At The Gettys Group, we see unlocking hidden potential in existing assets as one of the most underleveraged strategies in hotel repositioning—and one of our core differentiators.

Beyond Amenities: Designing F&B to Compete in the Market
CIMA, the hotel’s new restaurant, was never conceived as “just a hotel amenity.” It was designed to compete shoulder-to-shoulder with independent restaurants in the market, with its own street presence, signage, and personality.
McDonough explained:
“The strategy was to make CIMA feel like a standalone restaurant.
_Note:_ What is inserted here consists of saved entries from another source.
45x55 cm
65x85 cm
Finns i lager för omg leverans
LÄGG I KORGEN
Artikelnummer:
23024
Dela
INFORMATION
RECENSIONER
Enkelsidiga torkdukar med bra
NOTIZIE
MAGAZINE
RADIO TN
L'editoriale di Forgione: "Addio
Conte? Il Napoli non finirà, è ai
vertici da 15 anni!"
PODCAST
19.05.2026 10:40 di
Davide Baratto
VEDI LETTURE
We wanted someone in Rosemont—or even coming from the suburbs—to choose it, regardless of whether they were staying at the hotel.”
From naming and identity through to spatial design, we positioned CIMA as a destination restaurant:
- A corner entrance with bold signage created a sense of independence.
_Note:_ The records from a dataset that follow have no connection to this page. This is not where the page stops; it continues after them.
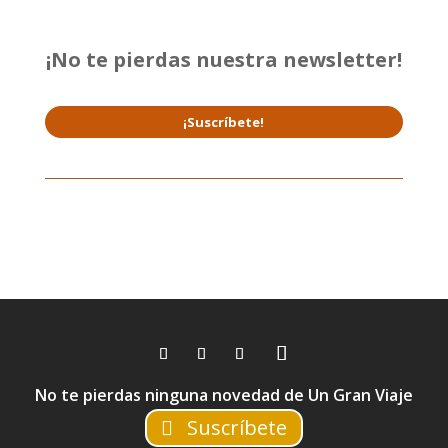
¡No te pierdas nuestra newsletter!
¡Suscríbete!
No te pierdas ninguna novedad de Un Gran Viaje
Suscríbete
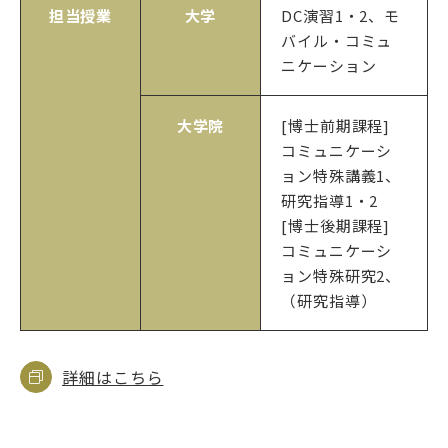
担当授業
大学
DC演習1・2、モ
バイル・コミュ
ニケーション
大学院
[博士前期課程]
コミュニケーシ
ョン特殊講義1、
研究指導1・2
[博士後期課程]
コミュニケーシ
ョン特殊研究2、
（研究指導）
詳細はこちら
- A bar designed as the social heart fostered energy and accessibility.
- A private dining room tucked behind the bar provided flexibility for events and intimate gatherings—a “hidden gem” that serves both business and social needs.
This multi-layered strategy ensured every square foot worked harder, both aesthetically and financially.
Design as a Guide: When Visual Cues Become Strategy
Every aesthetic decision was rooted in strategy. From graffiti-inspired wall coverings to sinuous seating lines, visual language guided guest behavior.
McDonough emphasized:
“We wanted design to be more than decoration. Lighting, textures, even wall graphics—all of it was directional. These cues didn’t just please the eye, they clarified the journey and made the space work harder.”
This is the next wave of hospitality design: where design elements are leveraged as tools of navigation, identity, and revenue creation.

What the Industry Can Take Away
The Hyatt Centric Rosemont repositioning underscores larger truths about where hospitality is headed:
- Repositioning is as critical as new build. With development costs rising, repositioning underperforming assets will be the growth engine of the next decade.
- F&B is now the differentiator. Restaurants can no longer serve just hotel guests—they must compete in the local market.
- Flow equals revenue. The way guests move through space translates directly into how they spend.
At Gettys, we view repositioning as an act of business reinvention. As McDonough puts it:
“Our job isn’t to stamp a look on a space—it’s to listen, interpret, and create something specific to that market and that building. That’s what makes it strategic, and that’s what makes it successful.”
Conclusion: Strategy + Trust = Transformation
The most satisfying moment of this project wasn’t simply the new finishes or furniture. It was seeing how a single idea—a curved line connecting two entries—manifested into a complete transformation of experience.
For us, it’s proof that when owners trust designers who think like strategists and owners, underutilized assets can be reborn as market leaders.